An accurate olfactory system for recognizing semiochemicals and environmental chemical signals plays crucial roles in survival and reproduction of insects. Among all olfaction-related proteins, olfactory receptors (ORs) contribute to the conversion of chemical stimuli to electric signals and thereby are vital in odorant recognition. Olfactory receptor co-receptor (Orco), one of the most conserved ORs, is extremely essential in recognizing odorants through forming a ligand-gated ion channel complex with conventional ligand-binding odorant receptors. We have previously identified aggregation pheromone in Protaetia brevitarsis (Coleoptera: Scarabaeidae), a native agricultural and horticultural pest in East-Asia. However, to our best knowledge, its olfaction recognition mechanisms are still veiled.
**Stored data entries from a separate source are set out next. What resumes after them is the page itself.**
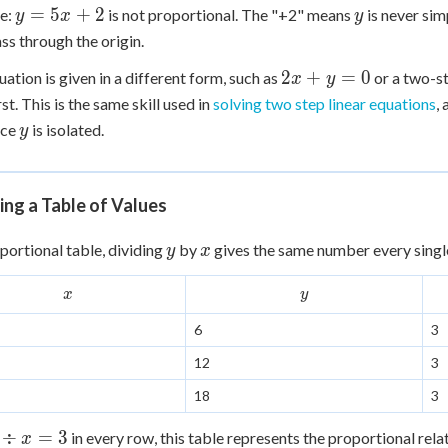
y
y
=
5
+
2
e:
is not proportional. The "+2" means
is never sim
y
x
y
5x
5
=
ass through the origin.
5x
2x
2
+
=
0
quation is given in a different form, such as
or a two-s
x
y
+
+
rst. This is the same skill used in
2
solving two step linear equations
,
y
y
nce
is isolated.
y
=
0
ng a Table of Values
y
x
oportional table, dividing
by
gives the same number every singl
y
x
x
y
x
y
6
3
12
3
18
3
÷
=
3
in every row, this table represents the proportional rel
x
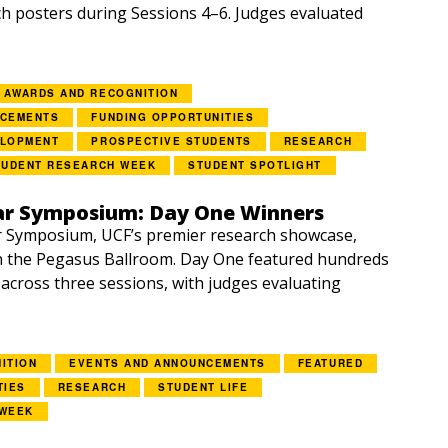
h posters during Sessions 4–6. Judges evaluated
AWARDS AND RECOGNITION
NCEMENTS
FUNDING OPPORTUNITIES
ELOPMENT
PROSPECTIVE STUDENTS
RESEARCH
TUDENT RESEARCH WEEK
STUDENT SPOTLIGHT
ar Symposium: Day One Winners
r Symposium, UCF’s premier research showcase,
n the Pegasus Ballroom. Day One featured hundreds
 across three sessions, with judges evaluating
ITION
EVENTS AND ANNOUNCEMENTS
FEATURED
TIES
RESEARCH
STUDENT LIFE
 WEEK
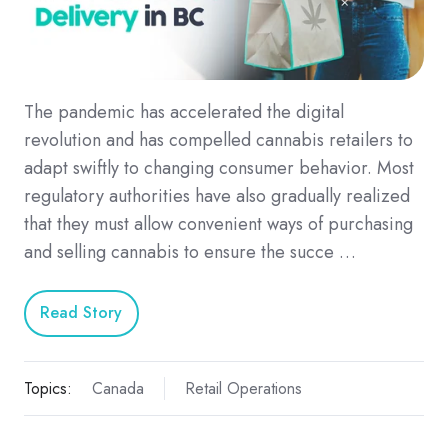
The pandemic has accelerated the digital
revolution and has compelled cannabis retailers to
adapt swiftly to changing consumer behavior. Most
regulatory authorities have also gradually realized
that they must allow convenient ways of purchasing
and selling cannabis to ensure the succe …
Read Story
Topics:
Canada
Retail Operations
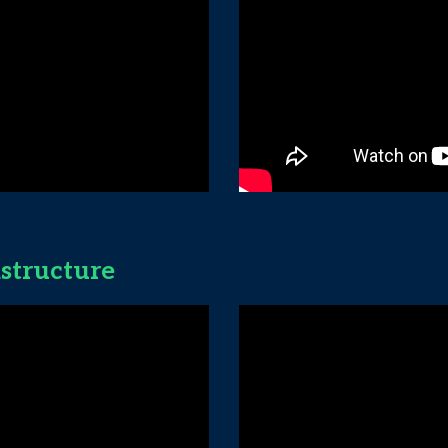
astructure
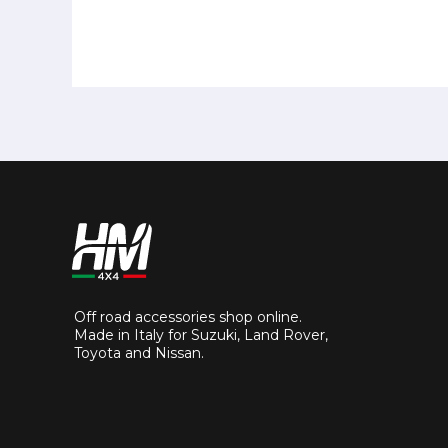
Off road accessories shop online.
Made in Italy for Suzuki, Land Rover,
Toyota and Nissan.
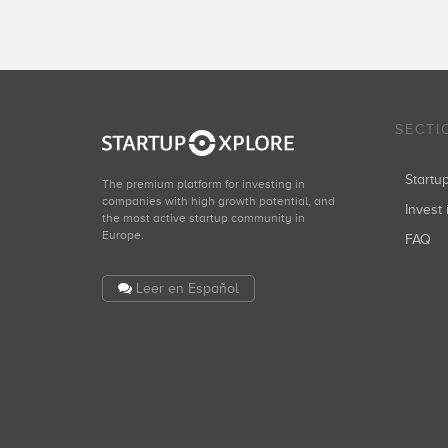
Grupo Godó
Inversiones: 1
SECTI
Seaya Ventures
Start
The premium platform for investing in
Inversiones: 1
companies with high growth potential, and
Invest 
the most active startup community in
Europe.
FAQ
Leer en Español
Antai Venture Builder
Inversiones: 1
Fabrice Grinda
Inversiones: 1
To illustrate how P. brevitarsis recognize aggregation pheromone and host plants, in the present study we cloned and sequenced the full-length Orco gene from P. brevitarsis antennae (named PbreOrco) and found that PbreOrco is highly conserved and similar to Orcos from other Coleoptera insects. Our real-time quantitative PCR (qRT-PCR) results showed that PbreOrco is mainly expressed in antenna. We also demonstrated that silencing PbreOrco using RNA interference through injecting dsOrco fragment significantly inhibited PbreOrco expression in comparison with injecting control dsGFP and subsequently revealed using electroantennogram and behavioral bioassays that decreasing PbreOrco transcript abundance significantly impaired the responses of P. brevitarsis to intraspecific aggregation pheromone and prolonged the time of P. brevitarsis spending on food seeking. Overall, our results demonstrated that PbreOrco is crucial in mediating odorant perception in P. brevitarsis.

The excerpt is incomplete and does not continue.